Before posting a photo: Is this framing nice? Will people like it? What if it doesn’t get a lot of likes?
We are very different from slips of paper with a stamp on it to be handed over for a discount, validation is actually a way we communicate acceptance – of ourselves and of others. In this day and age, validation has evolved from subtle nods and reassuring words to, most commonly, how many followers and likes you have on Instagram. I would be lying if I said it has never concerned me to lose a follower or not have as many likes as xyz.
So why is it so important? Why do we always seek validation from others?
The Self and Social Identity Theory
Before we can dive into why validation is so important, we must first know the concept of self. Self-image is how we perceive ourselves, it’s basically how we recognize ourselves and answers: “who am I?” – we realize that we are existentially different from others and experiences things differently as well.
Source: Disney Wiki
Our self-esteem, or self-worth, is how we value and accept ourselves, when we are high in self-esteem, we are confident. However, the people around us can influence how we feel about ourselves when we don’t feel confident enough, and that’s why we seek validation. Like whenever we try on a dress and ask our boyfriends if we look fat (sounds familiar?).
How we relate to other people and how they react to us influences how we perceive ourselves. For example, if I tell a joke and someone laughs, I believe I am funny - mastering the skills of being thicked-face and accepted the fact that I am funny whether or not people laugh at my jokes.
Being validated is a reminder that you’re on the right path which boosts our self-esteem and makes us feel good about ourselves. Like when someone tells me, “you smell good today!”, I feel good about myself and will probably put on that perfume again.
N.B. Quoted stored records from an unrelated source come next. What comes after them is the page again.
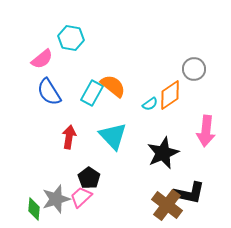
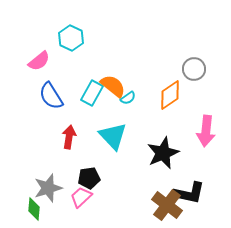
cyan hexagon: rotated 15 degrees clockwise
pink semicircle: moved 3 px left, 2 px down
blue semicircle: moved 2 px right, 4 px down
cyan semicircle: moved 22 px left, 6 px up
black pentagon: rotated 30 degrees clockwise
gray star: moved 8 px left, 11 px up
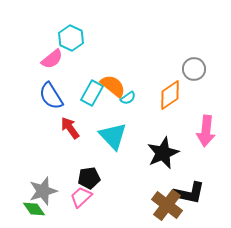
pink semicircle: moved 13 px right, 2 px up
red arrow: moved 1 px right, 9 px up; rotated 45 degrees counterclockwise
gray star: moved 5 px left, 3 px down
green diamond: rotated 40 degrees counterclockwise
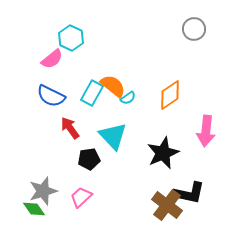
gray circle: moved 40 px up
blue semicircle: rotated 32 degrees counterclockwise
black pentagon: moved 19 px up
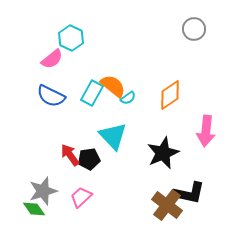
red arrow: moved 27 px down
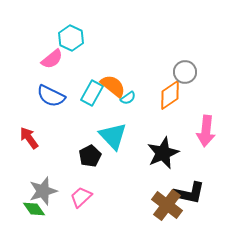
gray circle: moved 9 px left, 43 px down
red arrow: moved 41 px left, 17 px up
black pentagon: moved 1 px right, 3 px up; rotated 20 degrees counterclockwise
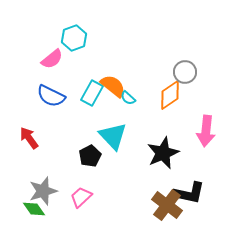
cyan hexagon: moved 3 px right; rotated 15 degrees clockwise
cyan semicircle: rotated 77 degrees clockwise
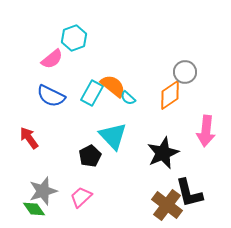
black L-shape: rotated 64 degrees clockwise
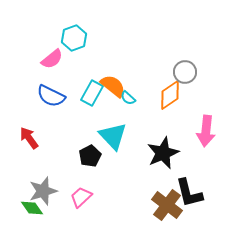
green diamond: moved 2 px left, 1 px up
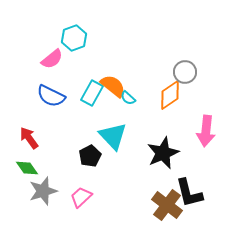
green diamond: moved 5 px left, 40 px up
The social identity theory also suggests that we get a gauge of who we are based on the groups we hang out with. For example, we want to hang out with the cool kids so we are perceived as cool (like in 13 Going on 30, or High School Musical, Mean Girls – every movie based in high school has a relatable example). When we are validated and are accepted into a group, we feel good about ourselves and feed off good energy.
Validation Satisfies Us
A recent study revealed that making good memories and spending time with people whose company you truly enjoy contributes to long-term satisfaction towards life. Therefore, when we are accepted and validated by such company, we will feel some sort of satisfaction.
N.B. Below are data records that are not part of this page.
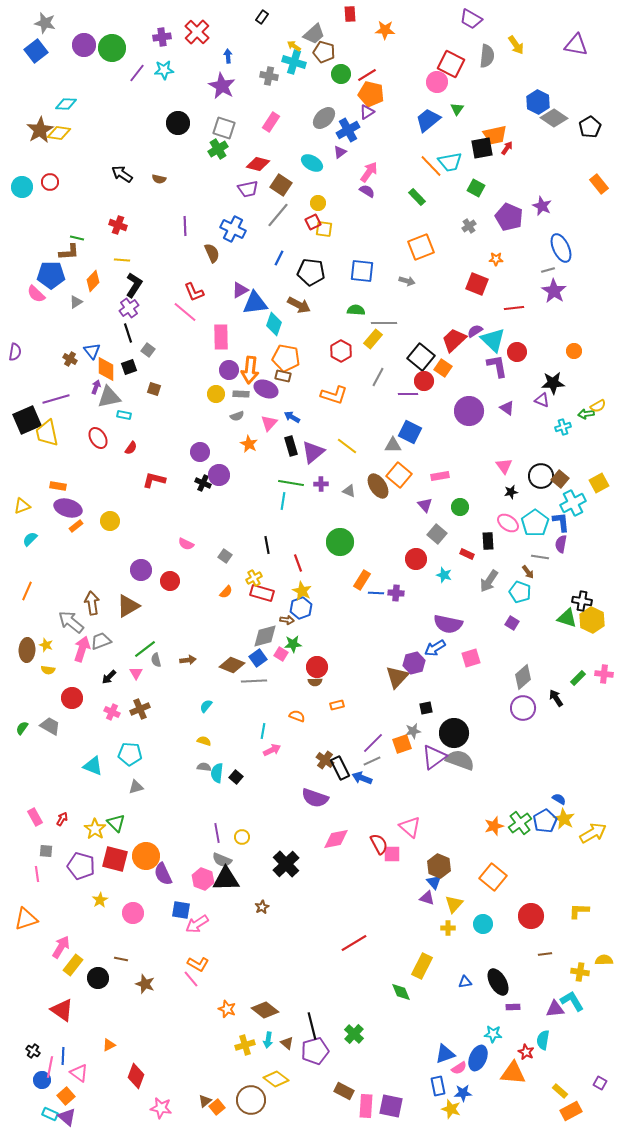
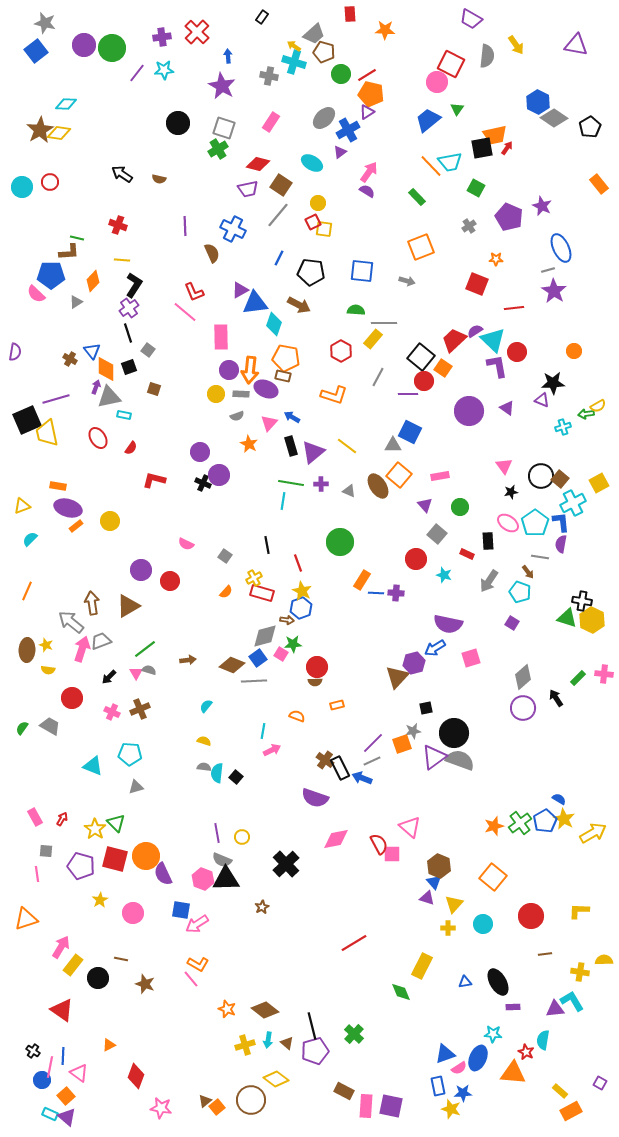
gray semicircle at (156, 660): moved 7 px left, 10 px down; rotated 120 degrees clockwise
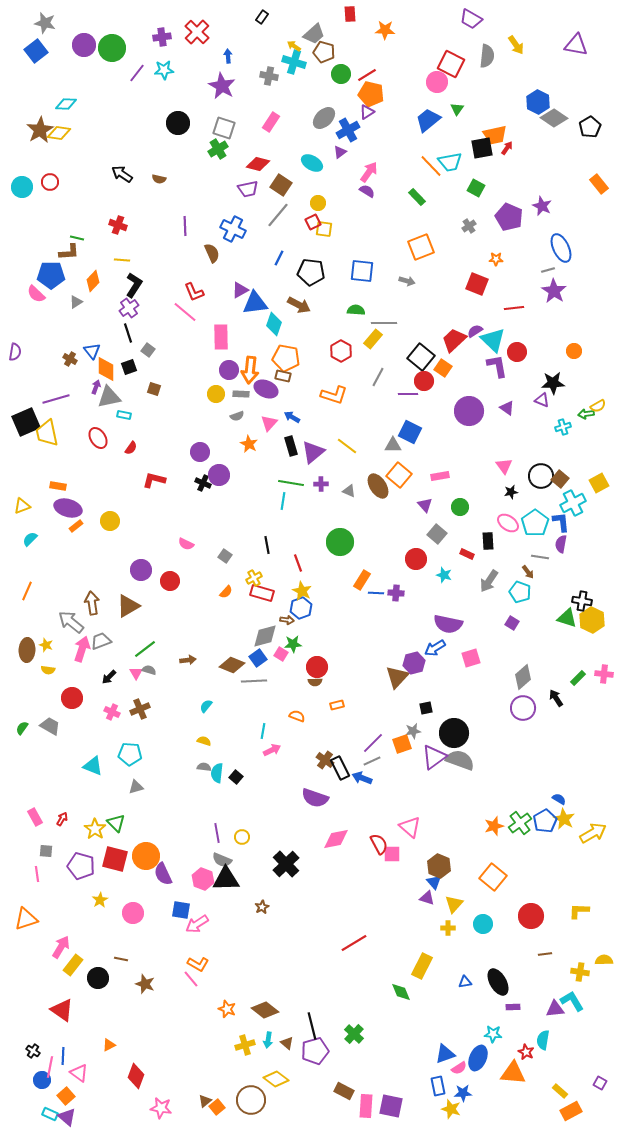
black square at (27, 420): moved 1 px left, 2 px down
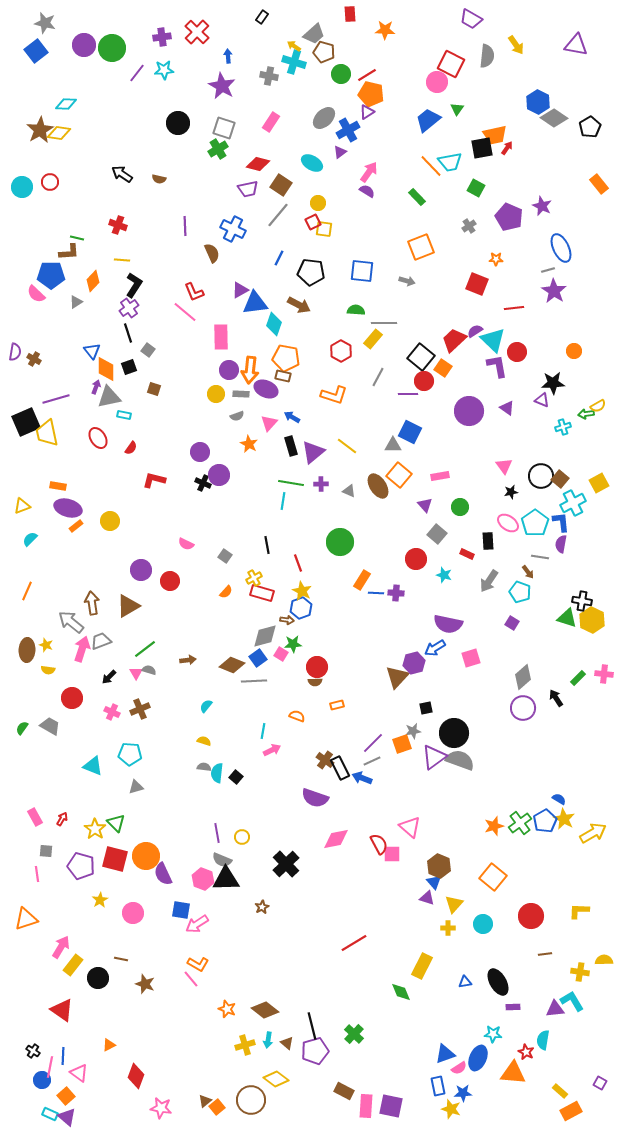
brown cross at (70, 359): moved 36 px left
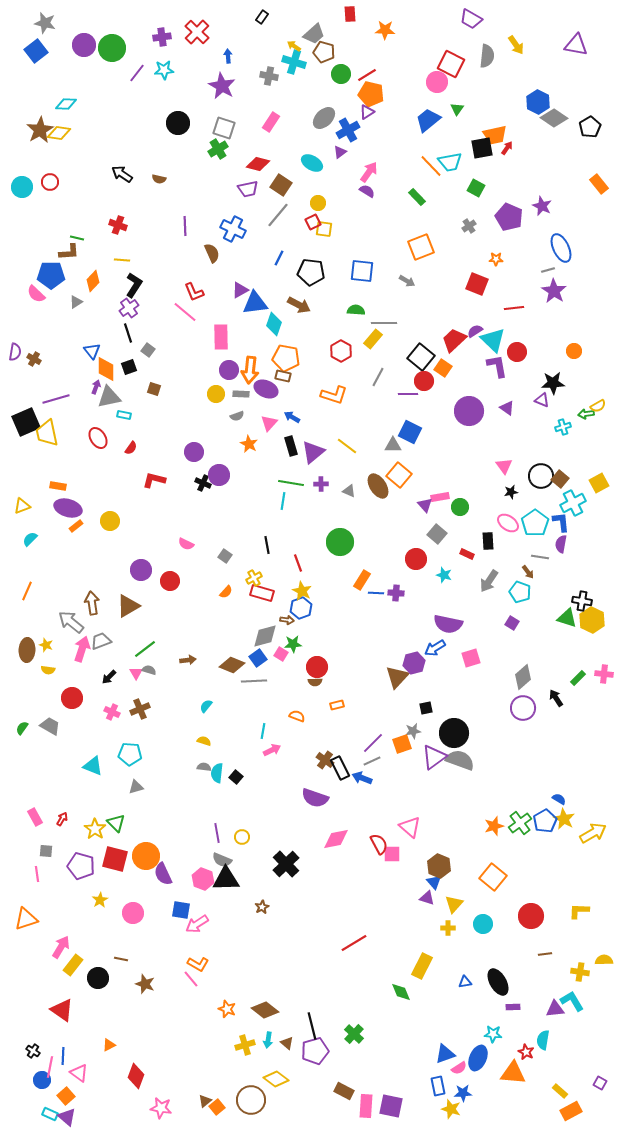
gray arrow at (407, 281): rotated 14 degrees clockwise
purple circle at (200, 452): moved 6 px left
pink rectangle at (440, 476): moved 21 px down
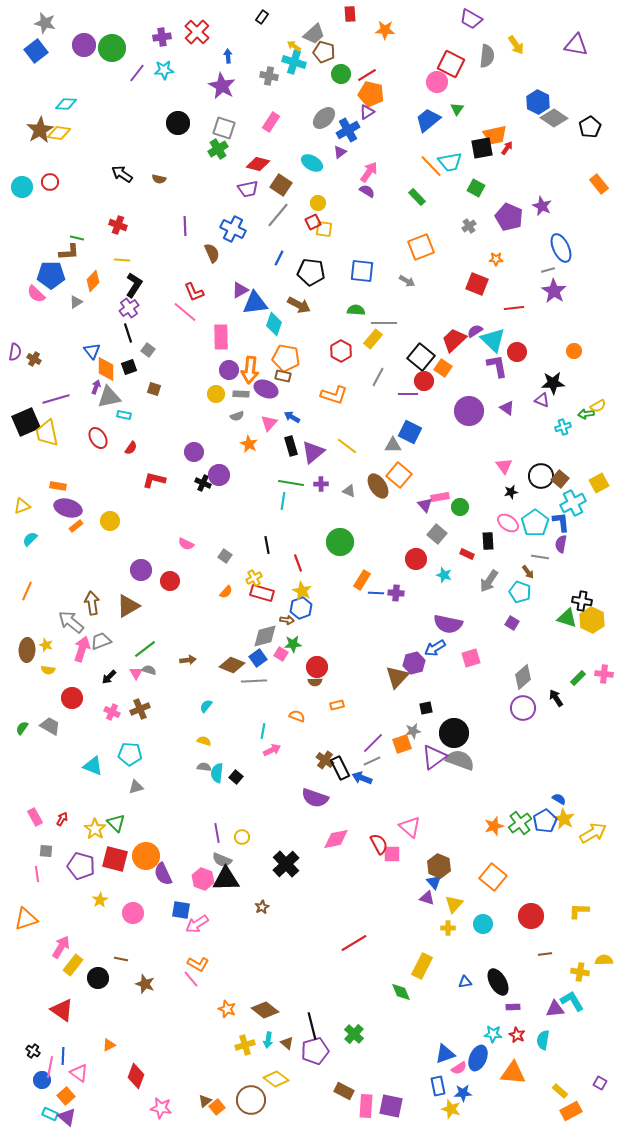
red star at (526, 1052): moved 9 px left, 17 px up
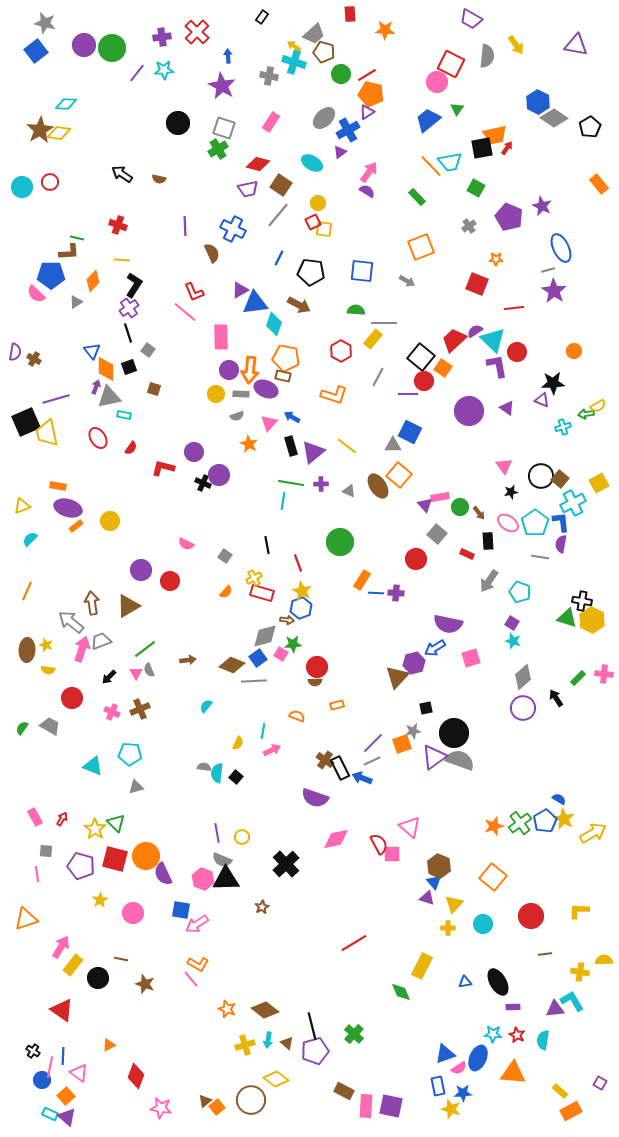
red L-shape at (154, 480): moved 9 px right, 12 px up
brown arrow at (528, 572): moved 49 px left, 59 px up
cyan star at (444, 575): moved 69 px right, 66 px down
gray semicircle at (149, 670): rotated 128 degrees counterclockwise
yellow semicircle at (204, 741): moved 34 px right, 2 px down; rotated 96 degrees clockwise
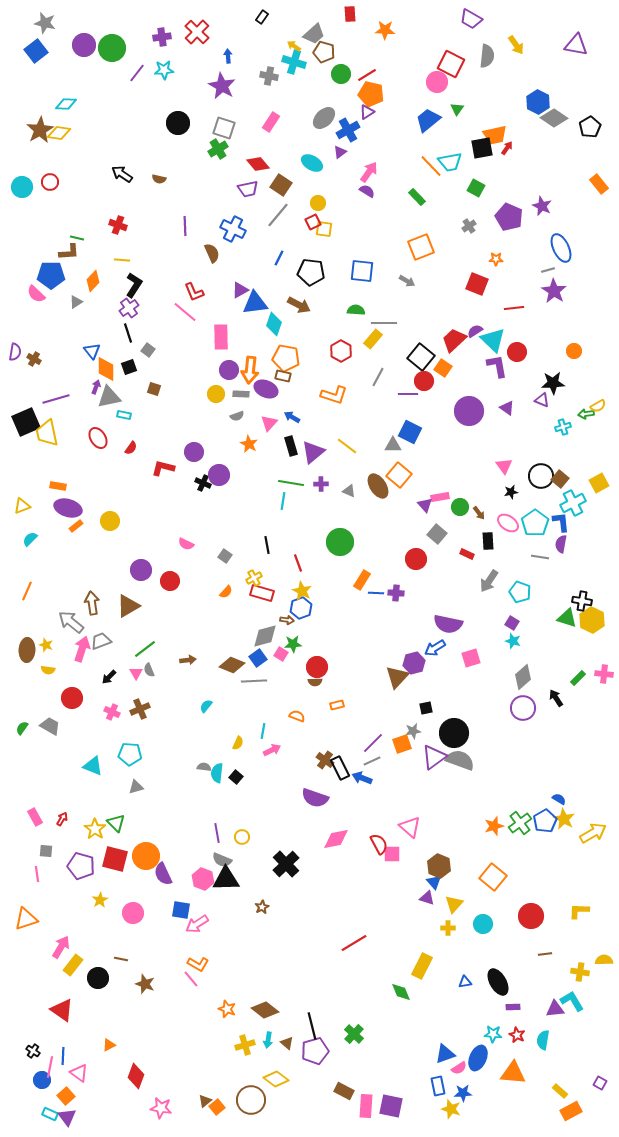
red diamond at (258, 164): rotated 35 degrees clockwise
purple triangle at (67, 1117): rotated 12 degrees clockwise
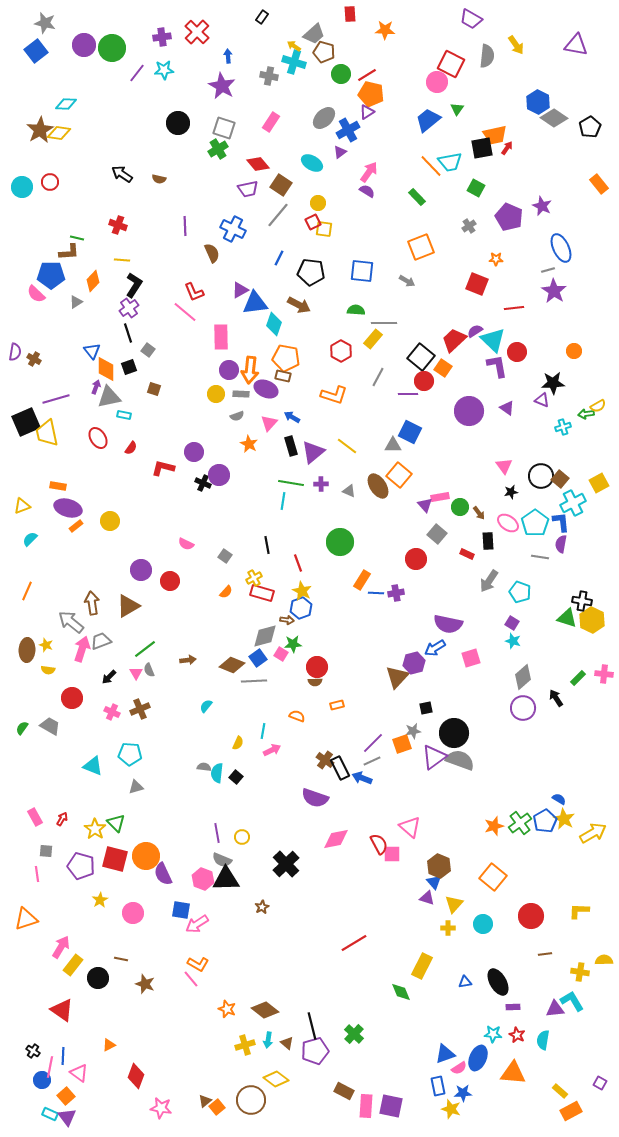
purple cross at (396, 593): rotated 14 degrees counterclockwise
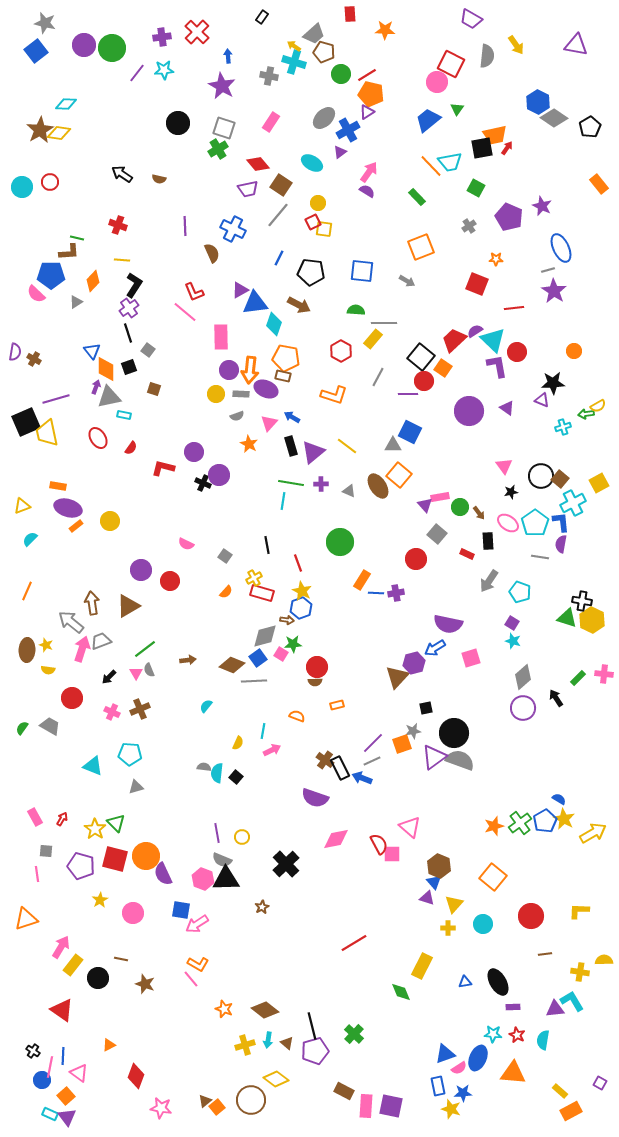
orange star at (227, 1009): moved 3 px left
The author, Kahneman, also suggested that the social media-driven culture makes people focus on presenting themselves as enviable rather than actually spending time with people – which would make us feel sad. You know those moments – those that can never truly be captured? You have your cameras ready but it can never encapsulate the perfect combination of your emotions, the ambience, the company you’re enjoying and the peace or contentment you feel in your heart. These are the moments we actually long for, but rarely have nowadays.
As much as we tell ourselves, “our likes and followers does not define us” (which really doesn’t), as a society, we have allowed social media to influence the way in which we perceive ourselves. It becomes a cycle, wouldn’t it? Because you think having more attention from social media means you’re heading in the right direction, but when you realize that it doesn’t actually contribute to your needs, you just turn to it again hoping to get more short-term satisfaction or instant gratification in order to boost our self-esteem.
Be it on social media or in real life, we seek validation because it feeds our self-esteem – not necessarily in a needy or narcissistic manner, but it helps us get a sense of our strengths and weaknesses. It also helps us understand what is important to us, for example, we post a photo that we genuinely like even though we know these aren’t the kind of things that gets more likes, but we do it anyway because it’s something that truly matters to us.
Is it all bad?
To a certain extent, we need validation. Seeking validation doesn’t equate to us being attention seekers. Receiving validation also allows us to tell right from wrong, it’s a mechanism for us to realize the norms - for example, if your best friend tells you that you shouldn’t be wearing sweat pants to a ballroom event, you probably shouldn’t.
Ultimately, there is then nothing wrong with seeking validation, you have the autonomy to attribute importance to things or people: if you think that social media is a legit platform to search validation and shape how you perceive yourself, so be it – but don’t be obsessed with it because what you see online may not be a true reflection of reality. If you choose to rely on the judgment of the people you trust dearly, sure! At the end of the day, just realize that we have the power to decide how we want to allow different spheres of life to shape us.